*WHAT YOU ARE ASKED TO DO*
Would you retype the listing word for word, skipping its pictures?

*DATA FOR THIS EXERCISE*
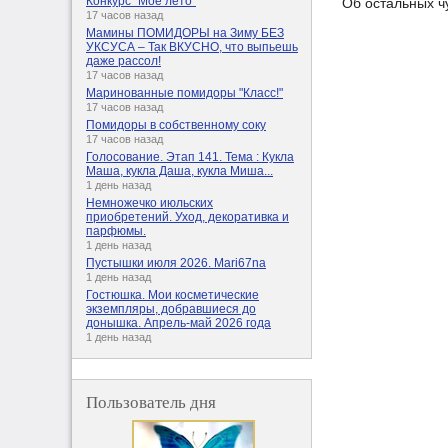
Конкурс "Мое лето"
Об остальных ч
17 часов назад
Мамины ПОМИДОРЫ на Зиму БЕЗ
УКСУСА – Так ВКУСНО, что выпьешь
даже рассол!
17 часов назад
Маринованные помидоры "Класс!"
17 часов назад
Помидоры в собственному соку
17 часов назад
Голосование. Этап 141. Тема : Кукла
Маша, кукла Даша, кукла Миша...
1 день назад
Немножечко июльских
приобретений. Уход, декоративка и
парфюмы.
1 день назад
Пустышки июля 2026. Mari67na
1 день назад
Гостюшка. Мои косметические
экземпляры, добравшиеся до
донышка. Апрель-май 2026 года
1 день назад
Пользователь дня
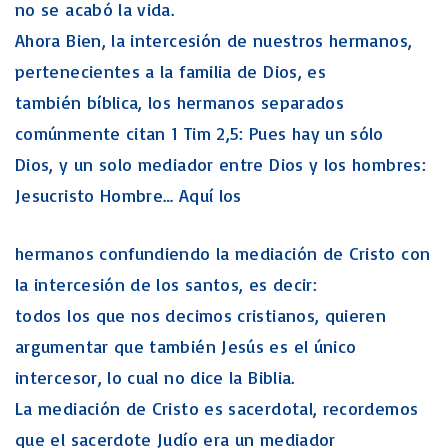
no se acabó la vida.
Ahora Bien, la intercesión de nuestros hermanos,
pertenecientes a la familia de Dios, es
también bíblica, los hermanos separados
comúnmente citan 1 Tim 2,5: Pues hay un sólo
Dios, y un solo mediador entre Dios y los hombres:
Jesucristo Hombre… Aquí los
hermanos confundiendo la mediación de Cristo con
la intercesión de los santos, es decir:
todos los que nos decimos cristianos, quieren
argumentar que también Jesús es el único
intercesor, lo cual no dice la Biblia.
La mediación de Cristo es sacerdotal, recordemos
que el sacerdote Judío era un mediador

*EXERCISE SOLUTION*
Конкурс "Мое лето"
Об остальных ч
17 часов назад
Мамины ПОМИДОРЫ на Зиму БЕЗ
УКСУСА – Так ВКУСНО, что выпьешь
даже рассол!
17 часов назад
Маринованные помидоры "Класс!"
17 часов назад
Помидоры в собственному соку
17 часов назад
Голосование. Этап 141. Тема : Кукла
Маша, кукла Даша, кукла Миша...
1 день назад
Немножечко июльских
приобретений. Уход, декоративка и
парфюмы.
1 день назад
Пустышки июля 2026. Mari67na
1 день назад
Гостюшка. Мои косметические
экземпляры, добравшиеся до
донышка. Апрель-май 2026 года
1 день назад
Пользователь дня
no se acabó la vida.
Ahora Bien, la intercesión de nuestros hermanos,
pertenecientes a la familia de Dios, es
también bíblica, los hermanos separados
comúnmente citan 1 Tim 2,5: Pues hay un sólo
Dios, y un solo mediador entre Dios y los hombres:
Jesucristo Hombre… Aquí los
hermanos confundiendo la mediación de Cristo con
la intercesión de los santos, es decir:
todos los que nos decimos cristianos, quieren
argumentar que también Jesús es el único
intercesor, lo cual no dice la Biblia.
La mediación de Cristo es sacerdotal, recordemos
que el sacerdote Judío era un mediador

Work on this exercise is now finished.